0

I understand the question title is vague. My apologies. I have a hashmap that has the key:value <string>:<list of lists>. For a given list, each of the items in the list has a corresponding probability of being chosen. For example, one item in the hashmap might look like

"NP":[['A', 'B'], ['C', 'D', 'E'], ['F']]

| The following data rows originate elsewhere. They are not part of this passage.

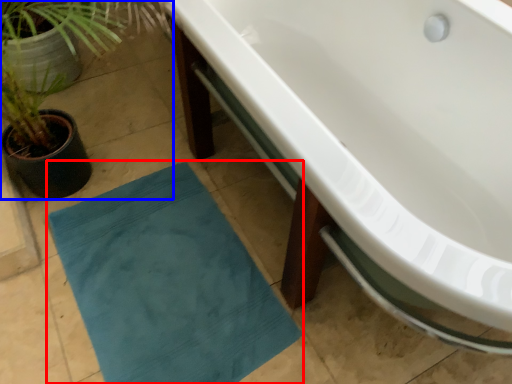 Question: Which object appears farthest to the camera in this image, bath mat (highlighted by a red box) or houseplant (highlighted by a blue box)?

Choices:
 (A) bath mat
 (B) houseplant

Answer: (A) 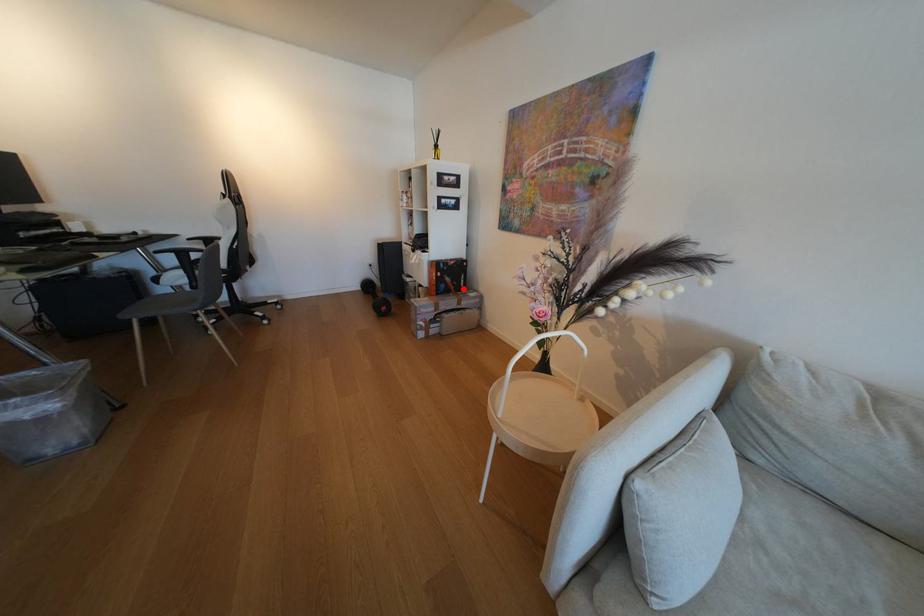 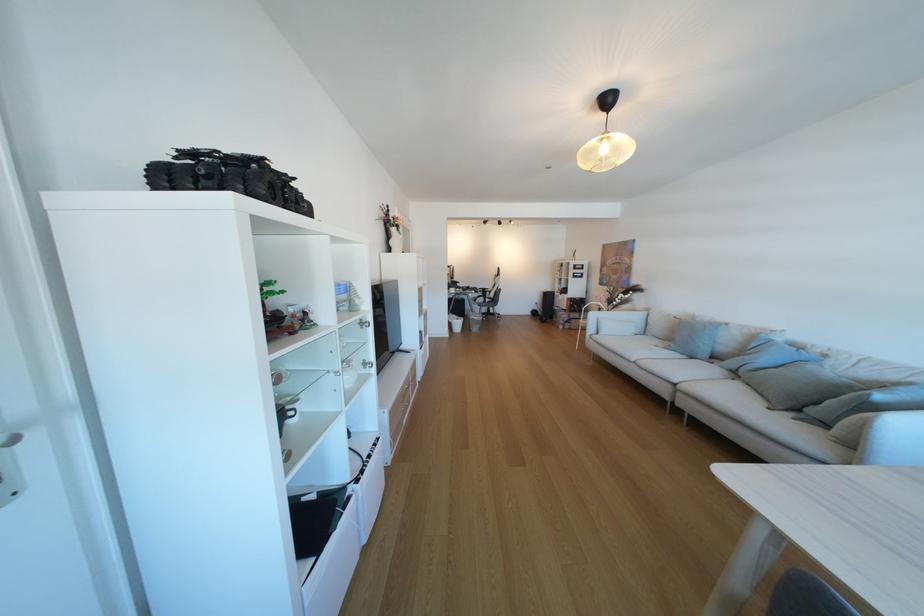 Question: I am providing you with two images of the same scene from different viewpoints. In image1, a red point is highlighted. Considering the same 3D point in image2, which of the following is correct?

Choices:
 (A) It is closer
 (B) It is farther

Answer: (A) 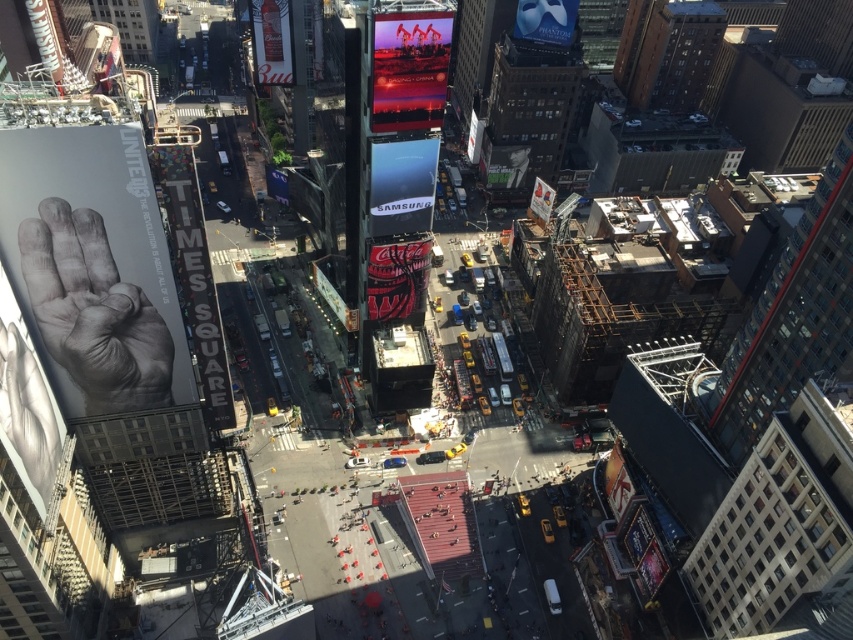 Question: Considering the real-world distances, which object is farthest from the shiny red coca-cola sign at center?

Choices:
 (A) shiny metallic billboard at upper center
 (B) metallic silver budweiser sign at upper left

Answer: (B)

Question: Is metallic silver budweiser sign at upper left to the right of matte white mask at upper center from the viewer's perspective?

Choices:
 (A) no
 (B) yes

Answer: (A)

Question: In this image, where is shiny metallic billboard at upper center located relative to matte white mask at upper center?

Choices:
 (A) above
 (B) below

Answer: (B)

Question: Among these points, which one is farthest from the camera?

Choices:
 (A) (270, 22)
 (B) (399, 275)

Answer: (A)

Question: Which object is the closest to the matte white mask at upper center?

Choices:
 (A) black matte hand at upper left
 (B) matte black samsung sign at center
 (C) metallic silver budweiser sign at upper left

Answer: (C)

Question: Can you confirm if white paper times square sign at left is positioned below shiny red coca-cola sign at center?

Choices:
 (A) no
 (B) yes

Answer: (B) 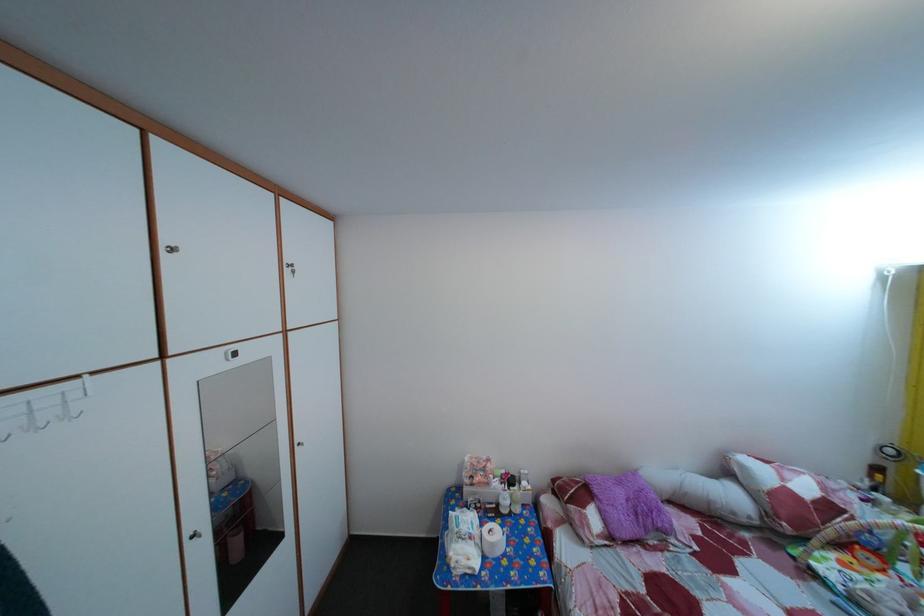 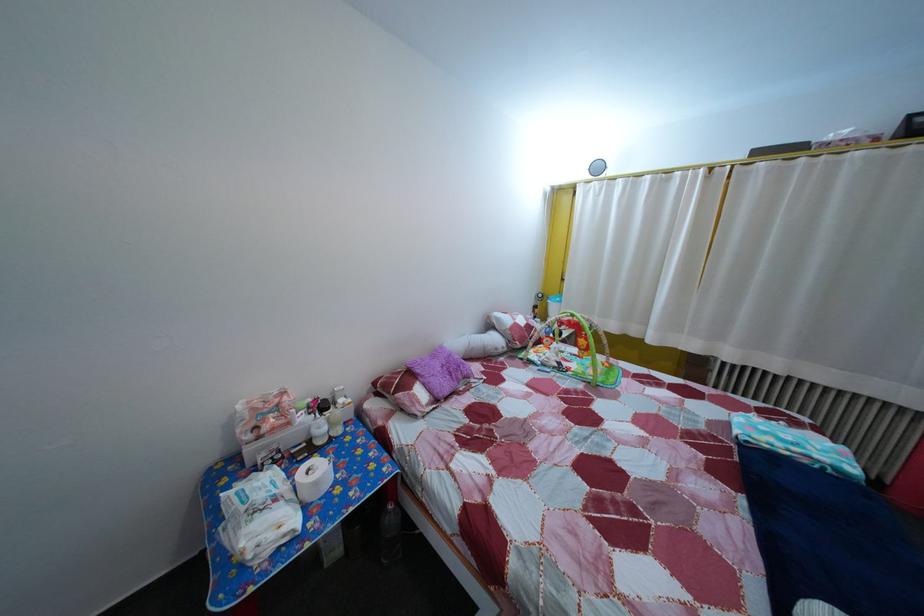 Locate, in the second image, the point that corresponds to [502,553] in the first image.

(325, 491)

I need to choose one of the lists on the right hand side randomly. Each list has it's own probability. Here are the input strings that would generate the above item in the map.

3 NP A B
1 NP C D E
1 NP F

Because the line NP A B has the number 3 next to it, NP C D E has 1 next to it, and NP F has 1 next to it, the probability ratio is 3:1:1, so [A, B] has 3/5 probability of being chosen, [C, D, E] has 1/5 of being chosen and same for [F.

My question is, how do I simulate those probabilities?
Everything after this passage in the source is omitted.